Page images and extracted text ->
== Segment start ==
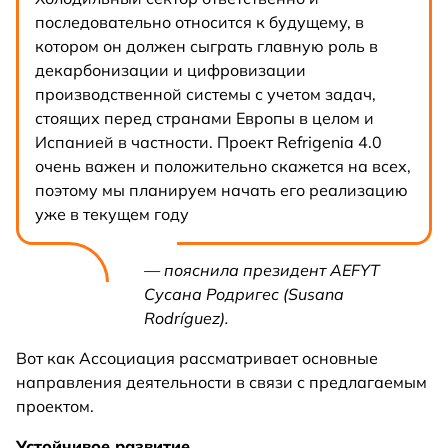
последовательно относится к будущему, в
котором он должен сыграть главную роль в
декарбонизации и цифровизации
производственной системы с учетом задач,
стоящих перед странами Европы в целом и
Испанией в частности. Проект Refrigenia 4.0
очень важен и положительно скажется на всех,
поэтому мы планируем начать его реализацию
уже в текущем году
— пояснила президент AEFYT
Сусана Родригес (Susana
Rodríguez).
Вот как Ассоциация рассматривает основные
направления деятельности в связи с предлагаемым
проектом.
Устойчивое развитие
== Segment end ==
Produce exactly the lines from the one containing "Вот как Ассоциация рассматривает основные" through the final line of the records above, both included, and no others.

Completed task ->
Вот как Ассоциация рассматривает основные
направления деятельности в связи с предлагаемым
проектом.
Устойчивое развитие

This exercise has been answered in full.